Witam, w skrócie, żeby naświetlić sytuacje, mam 26 lat, na depresję i nerwicę choruje od 10. Moja pierwsza praca zakończyła się początkiem pandemii półrocznym zwolnieniem. Do tego roku nie pracowałem, coś tam robiłem, jakiś mały handel internetowy, tak zwane fuchy na czarno z kuzynem czasami, żeby jakiekolwiek pieniądze mieć. W tym roku od stycznia co było dla mnie ogromnym wyzwaniem podjąłem pracę legalnie, na początku było w miarę ok, nawet byli ze mnie zadowoleni, jednak potem zaczęło się robić źle, uczucie ciągłego niepokoju, rezygnacyjne myśli, aż przez to straciłem kawałek palca na pile, do czego się nie przyznałem, bo naprawdę mi zależało na tej pracy.
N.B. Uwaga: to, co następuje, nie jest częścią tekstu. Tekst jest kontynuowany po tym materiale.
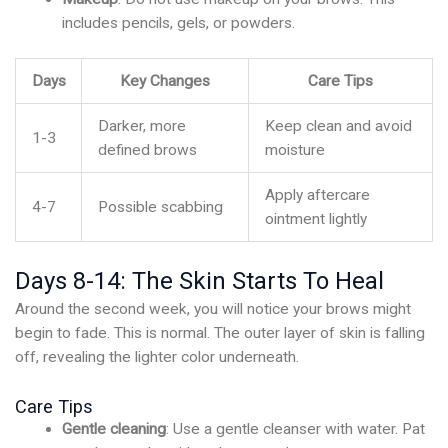
includes pencils, gels, or powders.
Days
Key Changes
Care Tips
Darker, more
Keep clean and avoid
1-3
defined brows
moisture
Apply aftercare
4-7
Possible scabbing
ointment lightly
Days 8-14: The Skin Starts To Heal
Around the second week, you will notice your brows might
begin to fade. This is normal. The outer layer of skin is falling
off, revealing the lighter color underneath.
Care Tips
Gentle cleaning
: Use a gentle cleanser with water. Pat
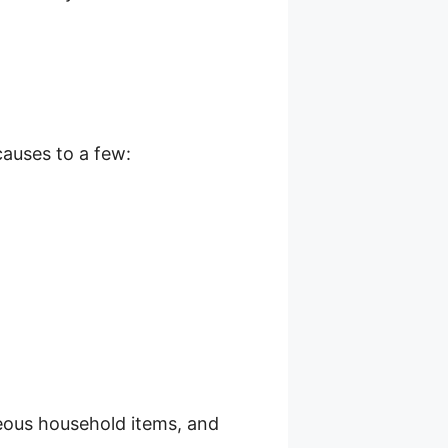
causes to a few:
neous household items, and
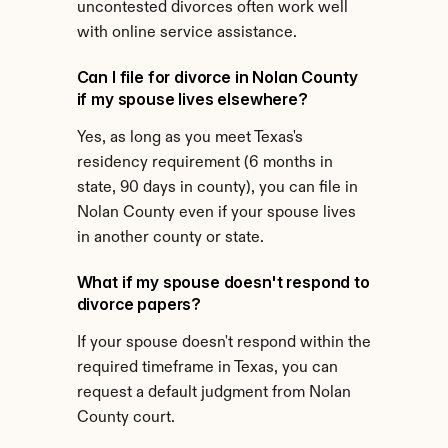
uncontested divorces often work well 
with online service assistance.
Can I file for divorce in Nolan County 
if my spouse lives elsewhere?
Yes, as long as you meet Texas's 
residency requirement (6 months in 
state, 90 days in county), you can file in 
Nolan County even if your spouse lives 
in another county or state.
What if my spouse doesn't respond to 
divorce papers?
If your spouse doesn't respond within the 
required timeframe in Texas, you can 
request a default judgment from Nolan 
County court.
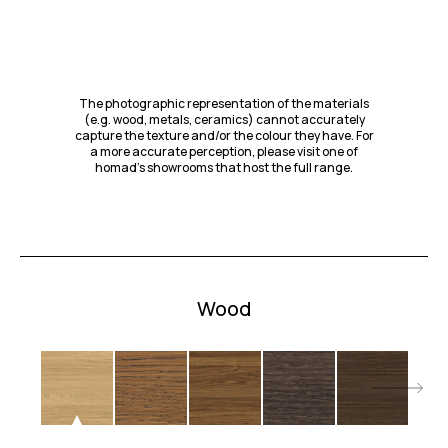
The photographic representation of the materials
(e.g. wood, metals, ceramics) cannot accurately
capture the texture and/or the colour they have. For
a more accurate perception, please visit one of
homad’s showrooms that host the full range.
Wood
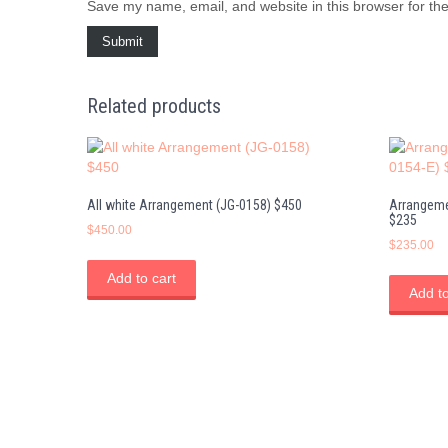
Save my name, email, and website in this browser for th
Related products
All white Arrangement (JG-0158) $450
Arrangeme
$235
$
450.00
$
235.00
Add to cart
Add to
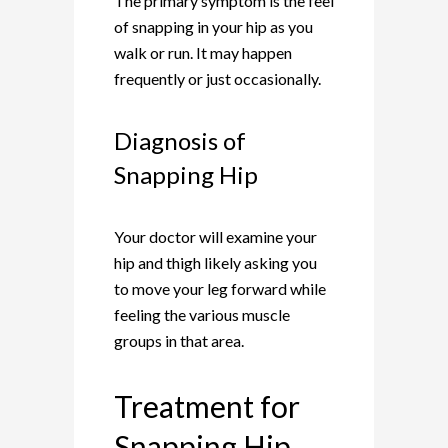
The primary symptom is the feel
of snapping in your hip as you
walk or run. It may happen
frequently or just occasionally.
Diagnosis of
Snapping Hip
Your doctor will examine your
hip and thigh likely asking you
to move your leg forward while
feeling the various muscle
groups in that area.
Treatment for
Snapping Hip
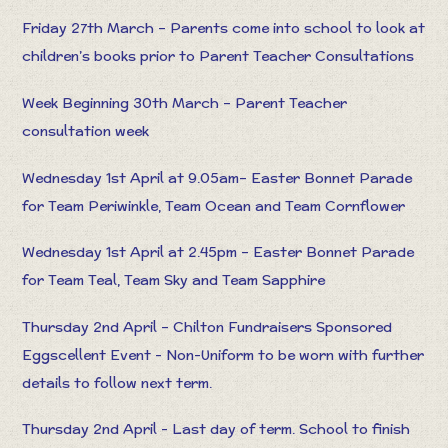
Friday 27th March – Parents come into school to look at
children’s books prior to Parent Teacher Consultations
Week Beginning 30th March – Parent Teacher
consultation week
Wednesday 1st April at 9.05am– Easter Bonnet Parade
for Team Periwinkle, Team Ocean and Team Cornflower
Wednesday 1st April at 2.45pm – Easter Bonnet Parade
for Team Teal, Team Sky and Team Sapphire
Thursday 2nd April – Chilton Fundraisers Sponsored
Eggscellent Event - Non-Uniform to be worn with further
details to follow next term.
Thursday 2nd April - Last day of term. School to finish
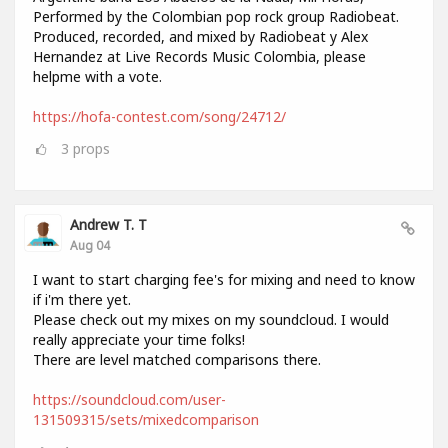
Performed by the Colombian pop rock group Radiobeat.
Produced, recorded, and mixed by Radiobeat y Alex
Hernandez at Live Records Music Colombia, please
helpme with a vote.
https://hofa-contest.com/song/24712/
3
props
Andrew T. T
Aug 04
I want to start charging fee's for mixing and need to know
if i'm there yet.
Please check out my mixes on my soundcloud. I would
really appreciate your time folks!
There are level matched comparisons there.
https://soundcloud.com/user-
131509315/sets/mixedcomparison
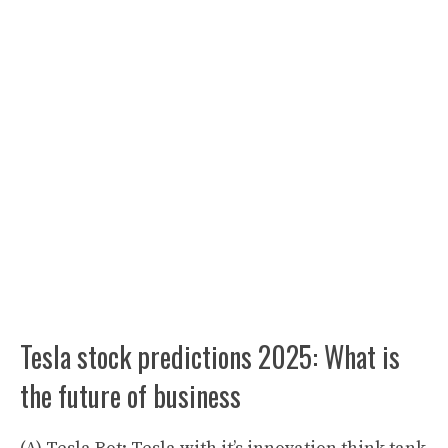
Tesla stock predictions 2025: What is
the future of business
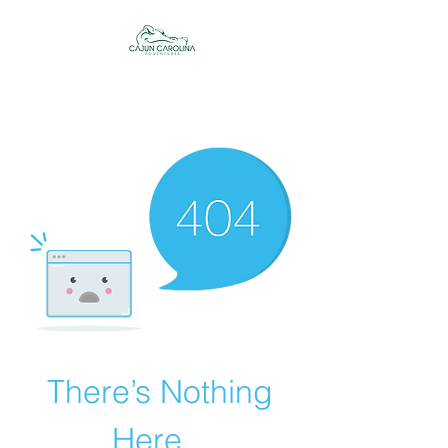
Cajun Carolina
Adventures
There’s Nothing
Here...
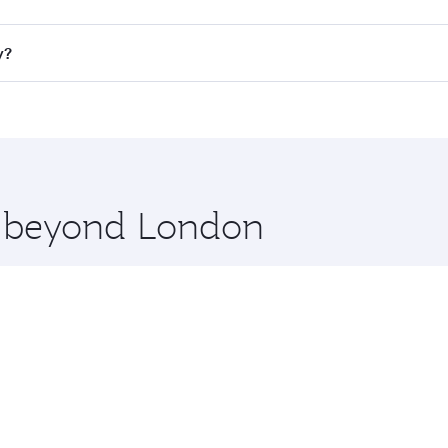
ll flights. When flying in Business Class, you’ll enjoy a lu
y?
 seat offering superior comfort and choose from thousands 
me.
ey and you’ll stop in Doha, Qatar, along the way. Enjoy you
hopping and dining. Take a break from your journey and reju
 you board. Experience our renowned hospitality as you rela
x One including the latest movies, music and games. You ca
re beyond London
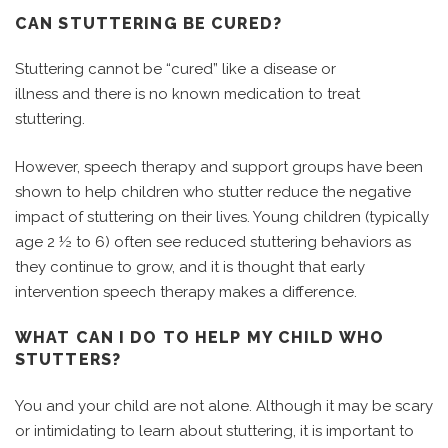
CAN STUTTERING BE CURED?
Stuttering cannot be “cured” like a disease or
illness and there is no known medication to treat
stuttering.
However, speech therapy and support groups have been
shown to help children who stutter reduce the negative
impact of stuttering on their lives. Young children (typically
age 2 ½ to 6) often see reduced stuttering behaviors as
they continue to grow, and it is thought that early
intervention speech therapy makes a difference.
WHAT CAN I DO TO HELP MY CHILD WHO
STUTTERS?
You and your child are not alone. Although it may be scary
or intimidating to learn about stuttering, it is important to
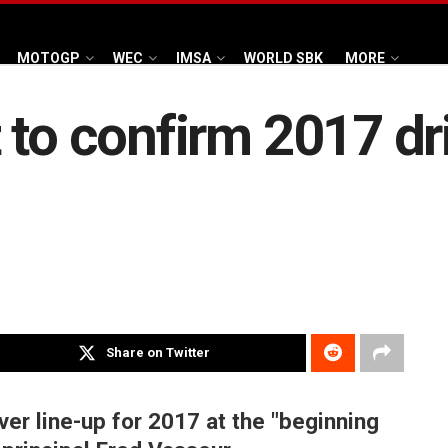
MOTOGP
WEC
IMSA
WORLD SBK
MORE
 to confirm 2017 dri
Share on Twitter
iver line-up for 2017 at the "beginning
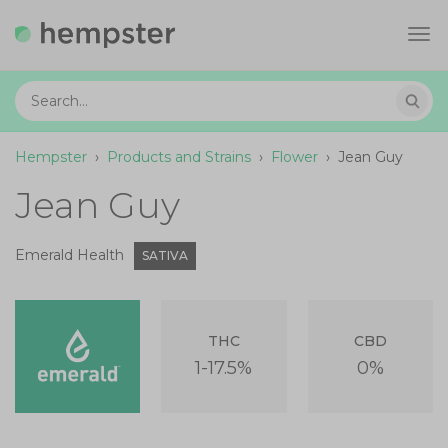
Tog
navi
Hempster
›
Products and Strains
›
Flower
›
Jean Guy
Jean Guy
Emerald Health
SATIVA
THC
CBD
1-17.5%
0%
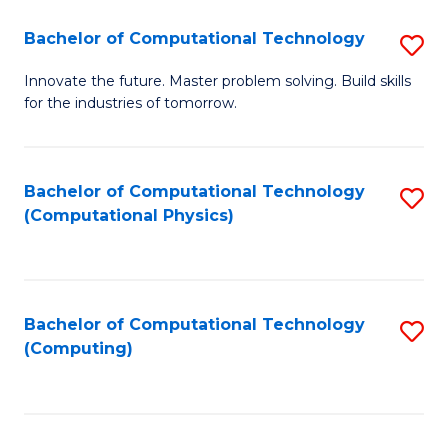
Fa
Bachelor of Computational Technology
S
B
Innovate the future. Master problem solving. Build skills
for the industries of tomorrow.
of
C
T
Bachelor of Computational Technology
S
(Computational Physics)
to
to
C
C
Fa
Fa
Bachelor of Computational Technology
S
(Computing)
to
C
Fa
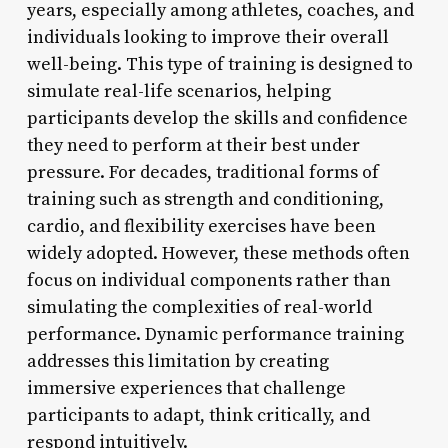
years, especially among athletes, coaches, and
individuals looking to improve their overall
well-being. This type of training is designed to
simulate real-life scenarios, helping
participants develop the skills and confidence
they need to perform at their best under
pressure. For decades, traditional forms of
training such as strength and conditioning,
cardio, and flexibility exercises have been
widely adopted. However, these methods often
focus on individual components rather than
simulating the complexities of real-world
performance. Dynamic performance training
addresses this limitation by creating
immersive experiences that challenge
participants to adapt, think critically, and
respond intuitively.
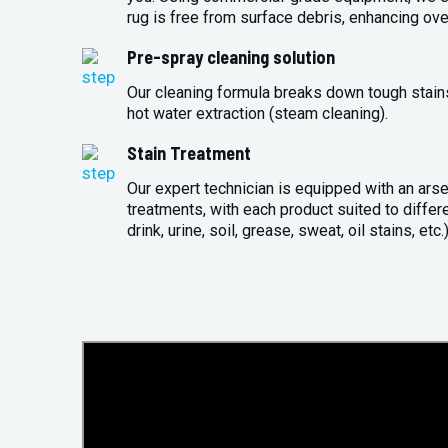
rug is free from surface debris, enhancing over
Pre-spray cleaning solution
Our cleaning formula breaks down tough stains 
hot water extraction (steam cleaning).
Stain Treatment
Our expert technician is equipped with an arse
treatments, with each product suited to differ
drink, urine, soil, grease, sweat, oil stains, etc.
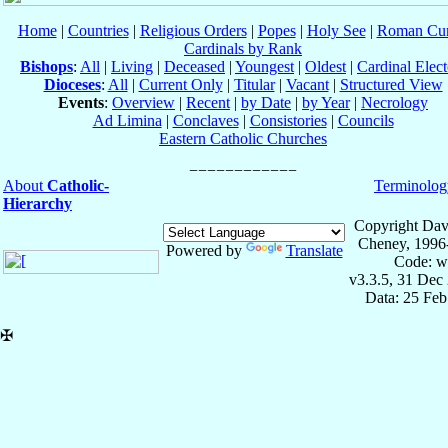
Home
|
Countries
|
Religious Orders
|
Popes
|
Holy See
|
Roman Cur
Cardinals by Rank
Bishops
:
All
|
Living
|
Deceased
|
Youngest
|
Oldest
|
Cardinal Elect
Dioceses
:
All
|
Current Only
|
Titular
|
Vacant
|
Structured View
Events
:
Overview
|
Recent
|
by Date
|
by Year
|
Necrology
Ad Limina
|
Conclaves
|
Consistories
|
Councils
Eastern Catholic Churches
About
Catholic-
Terminolog
Hierarchy
Copyright Dav
Cheney, 1996
Powered by
Translate
Code: w
v3.3.5, 31 Dec
Data: 25 Fe
✠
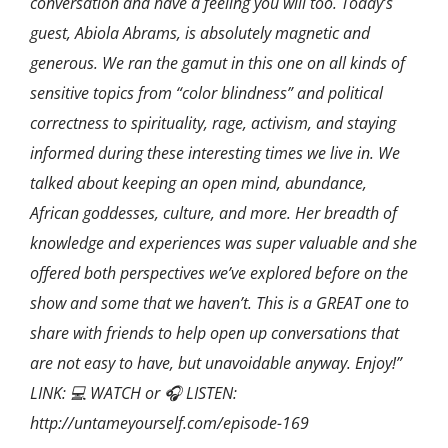
conversation and have a feeling you will too. Today’s
guest, Abiola Abrams, is absolutely magnetic and
generous. We ran the gamut in this one on all kinds of
sensitive topics from “color blindness” and political
correctness to spirituality, rage, activism, and staying
informed during these interesting times we live in. We
talked about keeping an open mind, abundance,
African goddesses, culture, and more. Her breadth of
knowledge and experiences was super valuable and she
offered both perspectives we’ve explored before on the
show and some that we haven’t. This is a GREAT one to
share with friends to help open up conversations that
are not easy to have, but unavoidable anyway. Enjoy!”
LINK: 💻 WATCH or 🎧 LISTEN:
http://untameyourself.com/episode-169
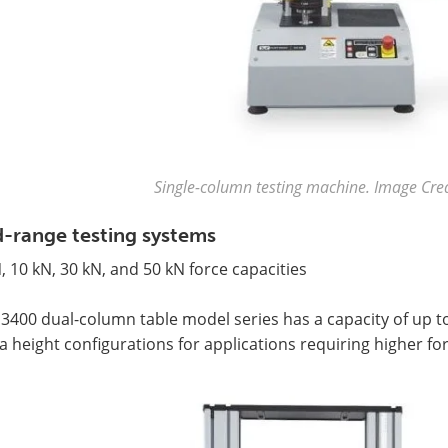
Single-column testing machine. Image Credi
-range testing systems
, 10 kN, 30 kN, and 50 kN force capacities
3400 dual-column table model series has a capacity of up to
a height configurations for applications requiring higher for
Potem już było coraz gorzej, ataki paniki, których nie miałem kilka lat wróciły i skończyło się to L4... Kontrola po 2 tygodniach na zlecenie pracodawcy, wszystko poszło gładko o dziwo, nawet doktor mi podał rękę i życzył dużo zdrowia. Minęły 3 miesiące l4 i zostałem zwolniony. W takiej sytuacji mogę dalej być na l4 i otrzymać zasiłek, złożyłem ten wniosek.
Otrzymałem kolejne zwolnienie na miesiąc po ustaniu zatrudnienia.
Dzisiaj miałem kolejną kontrolę i zwolnienie zostało skrócone (chociaż kończy się za 3 dni, kiedy mam kolejną wizytę o lekarza). Jaki to ma sens?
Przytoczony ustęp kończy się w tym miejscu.